■ **Aim of the task**
Send each entry back exactly as given, pictures excluded.

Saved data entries
....................

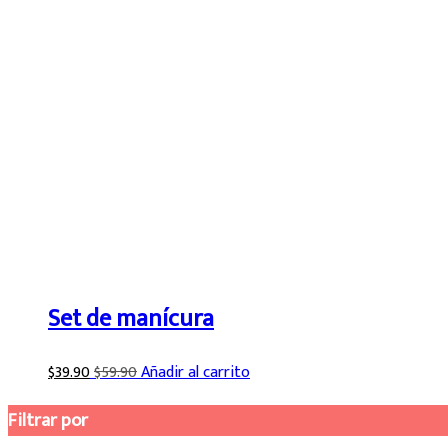
Set de manícura
$
39.90
$
59.90
Añadir al carrito
Filtrar por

....................

■ **Result for this task**
Set de manícura
$
39.90
$
59.90
Añadir al carrito
Filtrar por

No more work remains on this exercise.